(Stored records)
[Start of section]
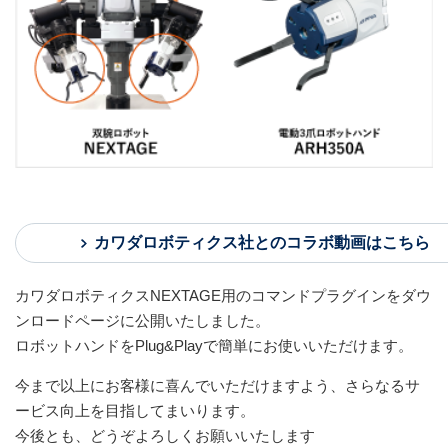
カワダロボティクス社とのコラボ動画はこちら
カワダロボティクスNEXTAGE用のコマンドプラグインをダウ
ンロードページに公開いたしました。
ロボットハンドをPlug&Playで簡単にお使いいただけます。
今まで以上にお客様に喜んでいただけますよう、さらなるサ
ービス向上を目指してまいります。
今後とも、どうぞよろしくお願いいたします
[End of section]
◆ Task instructions: Word for word, restate the records above and drop the pictures.

◆ Solution to this task:
カワダロボティクス社とのコラボ動画はこちら
カワダロボティクスNEXTAGE用のコマンドプラグインをダウ
ンロードページに公開いたしました。
ロボットハンドをPlug&Playで簡単にお使いいただけます。
今まで以上にお客様に喜んでいただけますよう、さらなるサ
ービス向上を目指してまいります。
今後とも、どうぞよろしくお願いいたします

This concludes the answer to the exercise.